-------- RECORDS FOR THIS TASK

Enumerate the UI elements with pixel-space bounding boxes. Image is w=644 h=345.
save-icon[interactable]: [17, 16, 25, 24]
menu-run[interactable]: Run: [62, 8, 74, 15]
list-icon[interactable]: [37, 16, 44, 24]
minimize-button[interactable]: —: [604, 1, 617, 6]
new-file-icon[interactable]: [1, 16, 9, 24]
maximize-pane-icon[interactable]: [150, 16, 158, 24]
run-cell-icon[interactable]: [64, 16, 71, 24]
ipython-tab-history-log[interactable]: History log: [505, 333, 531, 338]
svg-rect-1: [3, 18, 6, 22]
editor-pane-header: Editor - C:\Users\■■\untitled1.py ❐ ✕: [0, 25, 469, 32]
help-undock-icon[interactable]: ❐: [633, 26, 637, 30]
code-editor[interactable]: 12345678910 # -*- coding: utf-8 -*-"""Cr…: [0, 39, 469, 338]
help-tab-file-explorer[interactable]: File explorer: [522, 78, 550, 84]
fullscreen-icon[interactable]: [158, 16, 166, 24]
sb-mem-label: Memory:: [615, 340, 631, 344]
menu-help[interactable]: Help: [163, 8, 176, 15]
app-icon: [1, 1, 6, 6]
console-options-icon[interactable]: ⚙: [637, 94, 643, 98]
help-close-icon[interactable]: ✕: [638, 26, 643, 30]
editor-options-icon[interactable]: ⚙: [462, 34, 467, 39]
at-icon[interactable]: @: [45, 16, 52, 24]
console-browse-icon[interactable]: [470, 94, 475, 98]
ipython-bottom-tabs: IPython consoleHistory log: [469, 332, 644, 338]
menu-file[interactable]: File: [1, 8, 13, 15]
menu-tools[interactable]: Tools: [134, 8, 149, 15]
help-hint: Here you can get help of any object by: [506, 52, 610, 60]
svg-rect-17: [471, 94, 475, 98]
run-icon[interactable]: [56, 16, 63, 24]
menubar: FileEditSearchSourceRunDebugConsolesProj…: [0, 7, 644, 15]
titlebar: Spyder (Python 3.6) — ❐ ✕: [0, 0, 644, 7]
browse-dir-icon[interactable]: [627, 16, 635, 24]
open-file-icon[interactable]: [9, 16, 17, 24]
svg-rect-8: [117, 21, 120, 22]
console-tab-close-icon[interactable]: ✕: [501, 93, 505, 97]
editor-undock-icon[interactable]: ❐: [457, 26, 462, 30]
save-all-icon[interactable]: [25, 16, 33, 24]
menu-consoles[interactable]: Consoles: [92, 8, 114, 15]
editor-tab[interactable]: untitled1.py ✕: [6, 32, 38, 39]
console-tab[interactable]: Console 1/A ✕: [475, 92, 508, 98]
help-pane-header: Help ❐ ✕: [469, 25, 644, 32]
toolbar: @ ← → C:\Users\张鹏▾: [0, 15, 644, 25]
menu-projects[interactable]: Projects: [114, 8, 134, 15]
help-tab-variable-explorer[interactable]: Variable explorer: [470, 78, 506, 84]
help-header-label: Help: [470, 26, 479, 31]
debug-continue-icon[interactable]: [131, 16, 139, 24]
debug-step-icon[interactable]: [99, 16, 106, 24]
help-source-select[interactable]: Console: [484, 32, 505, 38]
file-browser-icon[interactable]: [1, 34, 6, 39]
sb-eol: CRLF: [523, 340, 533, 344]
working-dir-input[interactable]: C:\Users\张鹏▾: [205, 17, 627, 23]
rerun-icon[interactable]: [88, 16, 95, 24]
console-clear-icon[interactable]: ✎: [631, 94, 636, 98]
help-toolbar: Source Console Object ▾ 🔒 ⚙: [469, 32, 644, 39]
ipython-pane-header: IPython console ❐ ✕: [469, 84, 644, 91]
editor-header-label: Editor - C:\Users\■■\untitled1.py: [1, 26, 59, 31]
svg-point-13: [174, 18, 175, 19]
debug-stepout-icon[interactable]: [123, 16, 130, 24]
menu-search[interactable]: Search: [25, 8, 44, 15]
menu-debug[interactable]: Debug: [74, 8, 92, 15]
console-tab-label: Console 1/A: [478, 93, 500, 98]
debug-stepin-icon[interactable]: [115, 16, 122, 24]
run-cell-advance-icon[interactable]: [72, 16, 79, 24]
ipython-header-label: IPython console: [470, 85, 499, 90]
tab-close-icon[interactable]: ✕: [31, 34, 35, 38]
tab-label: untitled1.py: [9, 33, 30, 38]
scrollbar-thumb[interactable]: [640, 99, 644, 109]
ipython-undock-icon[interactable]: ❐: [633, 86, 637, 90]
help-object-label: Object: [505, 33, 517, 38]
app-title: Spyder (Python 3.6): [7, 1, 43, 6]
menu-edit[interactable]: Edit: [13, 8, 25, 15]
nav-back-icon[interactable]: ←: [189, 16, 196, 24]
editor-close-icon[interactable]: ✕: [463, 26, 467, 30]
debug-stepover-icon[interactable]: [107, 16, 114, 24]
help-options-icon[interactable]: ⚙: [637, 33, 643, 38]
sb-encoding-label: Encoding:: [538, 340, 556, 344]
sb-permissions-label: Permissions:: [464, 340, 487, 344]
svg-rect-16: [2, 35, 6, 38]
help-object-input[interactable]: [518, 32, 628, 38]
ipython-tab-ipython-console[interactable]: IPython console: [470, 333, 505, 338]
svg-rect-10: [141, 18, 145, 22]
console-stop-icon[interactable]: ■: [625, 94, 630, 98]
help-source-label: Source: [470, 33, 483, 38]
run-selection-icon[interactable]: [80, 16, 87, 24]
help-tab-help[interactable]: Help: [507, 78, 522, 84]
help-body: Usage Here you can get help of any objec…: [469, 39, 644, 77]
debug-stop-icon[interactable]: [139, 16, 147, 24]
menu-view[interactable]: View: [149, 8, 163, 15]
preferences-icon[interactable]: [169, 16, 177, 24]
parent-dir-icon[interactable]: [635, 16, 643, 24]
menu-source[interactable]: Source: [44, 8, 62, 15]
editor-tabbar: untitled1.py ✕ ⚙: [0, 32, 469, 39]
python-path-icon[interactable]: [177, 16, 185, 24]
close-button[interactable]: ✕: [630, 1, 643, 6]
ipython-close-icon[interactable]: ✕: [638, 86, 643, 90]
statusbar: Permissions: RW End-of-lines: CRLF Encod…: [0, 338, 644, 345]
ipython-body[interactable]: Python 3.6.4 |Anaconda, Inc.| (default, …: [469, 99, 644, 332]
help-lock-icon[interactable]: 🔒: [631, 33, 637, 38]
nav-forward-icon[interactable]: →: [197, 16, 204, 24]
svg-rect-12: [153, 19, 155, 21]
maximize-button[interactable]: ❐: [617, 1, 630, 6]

----------------

WHAT TO WORK ON ::
Among the entries above, which lines include "explorer"? List them all.

SOLUTION FOR THIS EXERCISE ::
help-tab-file-explorer[interactable]: File explorer: [522, 78, 550, 84]
help-tab-variable-explorer[interactable]: Variable explorer: [470, 78, 506, 84]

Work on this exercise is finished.